Ephraim Kishon ist, neben seiner schriftstellerischen Tätigkeit, in Deutschland oft auch
als politischer Kopf einerseits, und als inoffizieller Pressesprecher seiner
Heimat Israel andererseits, in Erscheinung getreten. Oft waren dabei seine
Ansichten gerade in Bezug auf Israel dem israel-kritischen deutschen Mainstream
nicht genehm. Manchmal lösten seine kontroversen Thesen sogar regelrechte Debatten in Deutschland
aus.
Hier seien zwei solche Fälle dokumentiert:
Zur Verdeutlichung und Einordnung von Kishons politischen Ansichten mögen folgende Ausschnitte aus seiner Autobiographie dienen. - Quelle:
Nichts zu lachen. Die Erinnerungen, München/Berlin 1993.

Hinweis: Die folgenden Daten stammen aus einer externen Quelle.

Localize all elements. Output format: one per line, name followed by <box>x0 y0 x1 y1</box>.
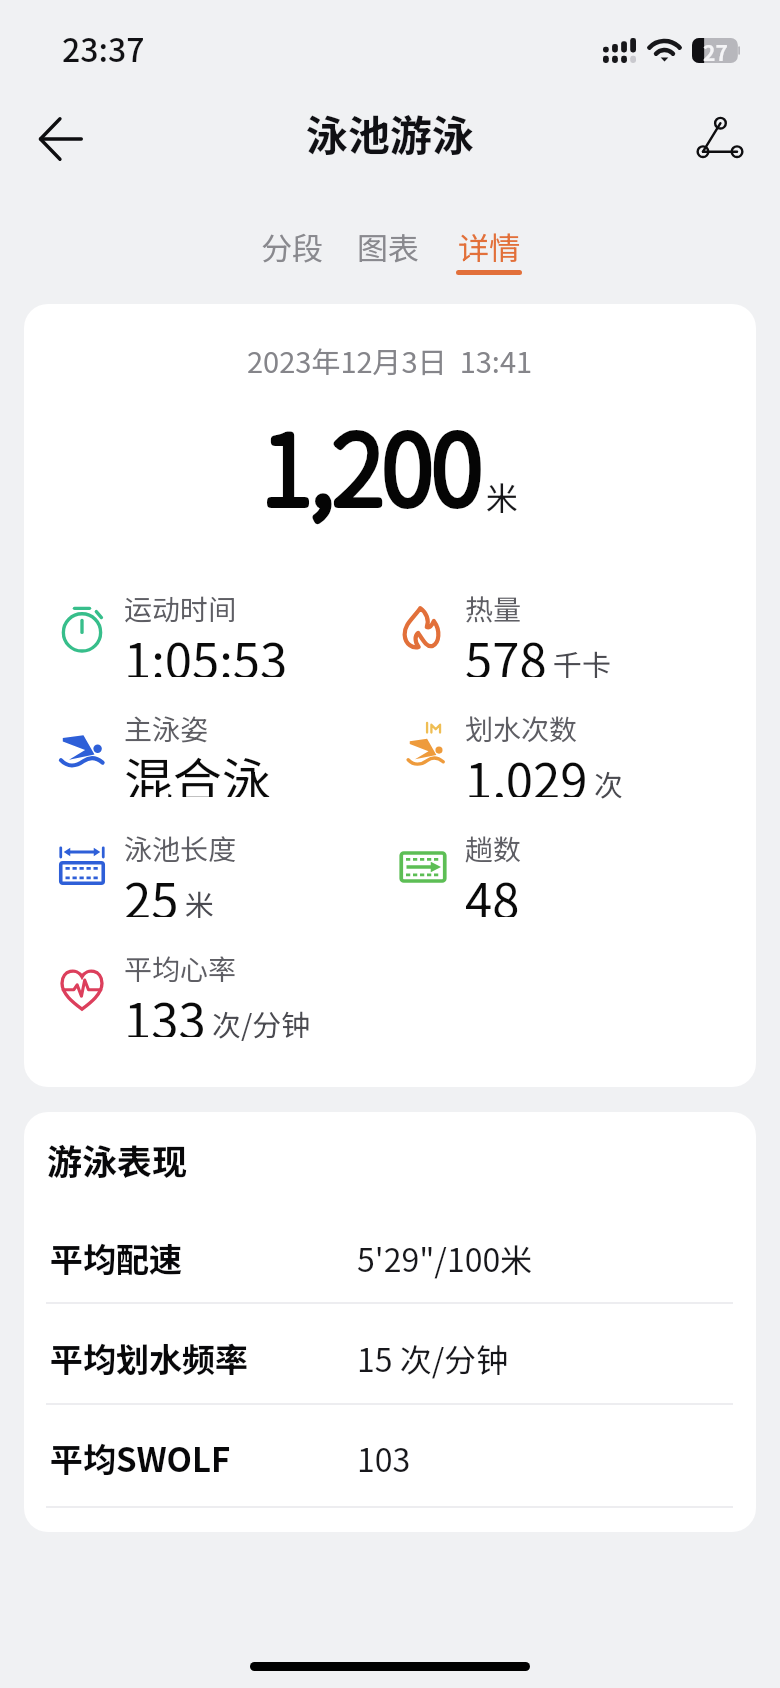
staticText: 15 次/分钟 <box>357 1335 509 1381</box>
staticText: 25 <box>124 862 179 917</box>
staticText: 分段 <box>261 224 323 269</box>
staticText: 主泳姿 <box>124 708 209 749</box>
button[interactable]: 详情 <box>456 224 522 275</box>
staticText: 平均配速 <box>50 1234 182 1282</box>
staticText: 米 <box>486 473 519 519</box>
staticText: 27 <box>703 37 728 62</box>
staticText: 2023年12月3日 13:41 <box>247 339 533 381</box>
staticText: 划水次数 <box>465 708 578 749</box>
staticText: 平均心率 <box>124 948 237 989</box>
staticText: 578 <box>465 622 547 677</box>
staticText: 103 <box>357 1435 411 1481</box>
staticText: 趟数 <box>465 828 522 869</box>
staticText: 次/分钟 <box>212 1002 311 1044</box>
staticText: 泳池长度 <box>124 828 237 869</box>
button[interactable]: 平均配速 <box>24 1198 756 1298</box>
staticText: 1,029 <box>465 742 588 797</box>
staticText: 23:37 <box>62 25 145 71</box>
staticText: 热量 <box>465 588 522 629</box>
staticText: 次 <box>594 762 624 804</box>
button[interactable]: 平均SWOLF <box>24 1398 756 1498</box>
staticText: 133 <box>124 982 206 1037</box>
staticText: 5'29"/100米 <box>357 1235 533 1281</box>
staticText: 泳池游泳 <box>306 102 475 163</box>
button[interactable]: 图表 <box>355 224 421 275</box>
staticText: 米 <box>185 882 215 924</box>
staticText: 1:05:53 <box>124 622 288 677</box>
staticText: 混合泳 <box>124 742 272 797</box>
staticText: 详情 <box>458 224 520 269</box>
button[interactable]: 平均划水频率 <box>24 1298 756 1398</box>
staticText: 平均SWOLF <box>50 1434 231 1482</box>
button[interactable]: Back <box>24 103 96 175</box>
staticText: 1,200 <box>262 394 482 532</box>
staticText: 平均划水频率 <box>50 1334 248 1382</box>
button[interactable]: Share <box>684 104 756 176</box>
staticText: 游泳表现 <box>47 1134 188 1185</box>
button[interactable]: 分段 <box>259 224 325 275</box>
staticText: 千卡 <box>553 642 612 684</box>
staticText: 48 <box>465 862 520 917</box>
staticText: 运动时间 <box>124 588 237 629</box>
staticText: 1,200 <box>262 394 482 532</box>
staticText: 图表 <box>357 224 419 269</box>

Die hervorgehobenen Passagen sind Fragen des israelischen Journalisten Jaron London, der an der Entstehung des Buches beteiligt war
Erst viel später erfuhr (...) [ich], dass der politischen und geistigen Führung der Freien Welt die Völkermord- Verschwörung bereits seit
1942 in allen Einzelheiten bekannt war. Dem Papst, der Bescheid wusste und nichts sagte, Roosevelt und Churchill, die sich hartnäckig weigerten,
die Gleise nach Auschwitz zu bombardieren. (...) sie aber krümmten keinen Finger, nicht für mich, nicht für meine Familie, nicht für mein Volk.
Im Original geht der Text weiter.